London rent hikes call into question UK wide Bedroom Tax policy


  By Angela Haggerty
Increasing London prices have driven rent costs up by 8.4 per cent in England since 2005, new figures have revealed, leading to fresh questions over the controversial Bedroom Tax policy which is in force across the whole of the UK.
The Office for National Statistics (ONS) released the numbers on Wednesday detailing rent figures for England from 2005, although data for Scotland and Wales has only been collected over the last two years.

The figures showed rent increases in the past 12 months in England, Wales and Scotland sat at a similar rate of between 1 and 1.5 per cent, however the data collected in England from 2005 onwards showed a disproportionate rise in rents between the north and south-east, with London seeing double the increase in rent of the north-east at 11 per cent compared to just 5.2 per cent.

In the last year alone, rent prices in the north-east dropped by 0.1 per cent while London prices continued to ascend with a 2.2 per cent rise.

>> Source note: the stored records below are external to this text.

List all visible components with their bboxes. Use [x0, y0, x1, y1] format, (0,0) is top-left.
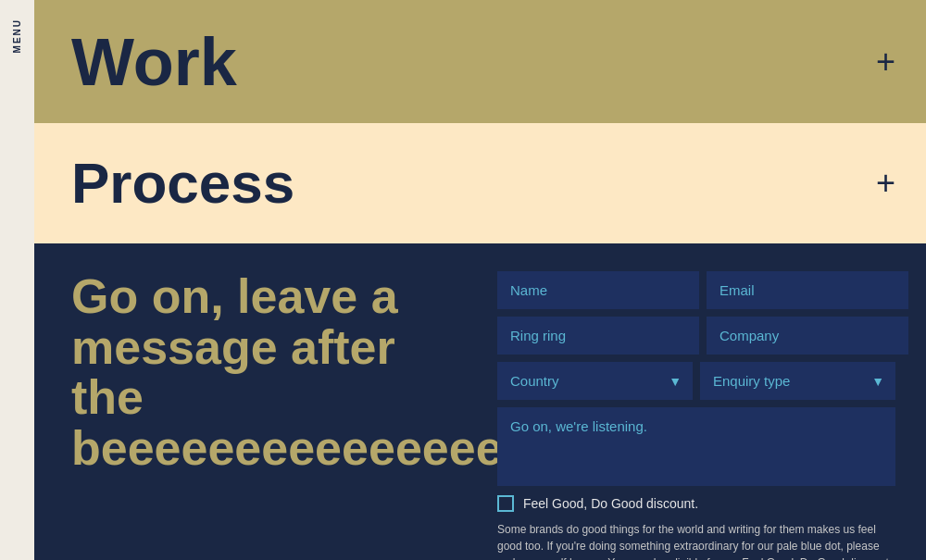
name-input[interactable]	[497, 271, 699, 309]
form-row-phone-company	[497, 317, 895, 355]
form-row-country-enquiry: Country United Kingdom United States Aus…	[497, 362, 895, 400]
company-input[interactable]	[707, 317, 908, 355]
contact-form: Country United Kingdom United States Aus…	[497, 271, 895, 560]
sidebar: MENU	[0, 0, 34, 560]
form-row-name-email	[497, 271, 895, 309]
process-section: Process +	[34, 123, 926, 243]
contact-headline-container: Go on, leave a message after the beeeeee…	[71, 271, 460, 560]
country-select-wrapper: Country United Kingdom United States Aus…	[497, 362, 693, 400]
discount-checkbox[interactable]	[497, 495, 514, 512]
main-content: Work + Process + Go on, leave a message …	[34, 0, 926, 560]
country-select[interactable]: Country United Kingdom United States Aus…	[497, 362, 693, 400]
menu-label: MENU	[12, 19, 22, 53]
contact-section: Go on, leave a message after the beeeeee…	[34, 243, 926, 560]
enquiry-select-wrapper: Enquiry type General Enquiry Project Bri…	[700, 362, 895, 400]
work-section: Work +	[34, 0, 926, 123]
contact-headline-text: Go on, leave a message after the beeeeee…	[71, 271, 460, 473]
email-input[interactable]	[707, 271, 908, 309]
form-row-message	[497, 407, 895, 486]
message-textarea[interactable]	[497, 407, 895, 486]
enquiry-select[interactable]: Enquiry type General Enquiry Project Bri…	[700, 362, 895, 400]
phone-input[interactable]	[497, 317, 699, 355]
discount-checkbox-label: Feel Good, Do Good discount.	[523, 496, 698, 511]
work-title: Work	[71, 29, 237, 95]
work-expand-button[interactable]: +	[876, 43, 895, 81]
process-title: Process	[71, 155, 294, 212]
process-expand-button[interactable]: +	[876, 164, 895, 203]
discount-description: Some brands do good things for the world…	[497, 521, 895, 560]
checkbox-row: Feel Good, Do Good discount.	[497, 495, 895, 512]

Last month, figures obtained by SNP MSP Annabelle Ewing showed that housing benefit costs were rising two and a half times faster across the whole of the UK than in Scotland alone, leading the MSP to claim Scots were shouldering the burden for spiralling rent increases in the south-east of England.

“The Tories have repeatedly told us that we need the Bedroom Tax to get the soaring housing benefit bill under control, but these figures show us that, as far as Scotland is concerned, this is complete nonsense,” said Ms Ewing.  “Another Tory myth has been shattered.

“Housing benefit is actually rising two and a half times faster across the UK than in Scotland.  I cannot think of a clearer example of how policies set in Westminster do not take into account the needs of the people of Scotland.  Vulnerable Scots are effectively paying the price for soaring rents in the south-east of England.

“Scotland can more than afford our own national social protection system – our expenditure in this area was equivalent to 14.4 per cent of GDP which was lower than the UK figure of 15.9 per cent,” she added.

The Scottish Anti-Bedroom Tax Federation has staged a number of demonstrations around the country and continues to hold weekly local meetings in the battle against the policy.  Earlier this month, Federation Chair Tommy Sheridan told Newsnet Scotland that the level of non-payment of the tax north of the border was at 65-70 per cent and said groups were ready for a “new civil disobedience campaign that will probably mirror the anti-poll tax campaign”.

Meanwhile, figures released in April from the Northern Ireland Federation of Housing Associations (NIFHA) and Chartered Institute of Housing (CIH) projected it would cost housing associations and the Housing Executive £21m to implement the bedroom tax in Northern Ireland to achieve savings of £17m, leading for fresh calls to scrap the controversial tax.

The UK government claims more than half a million tenants will be affected by the bedroom tax but says taxpayer savings could total £540m by 2014.  However, housing associations in the north of England have suggested the policy may end up costing more than it will save if poorer tenants are forced to move into smaller, more expensive private accommodation to shed an extra room and avoid the tax.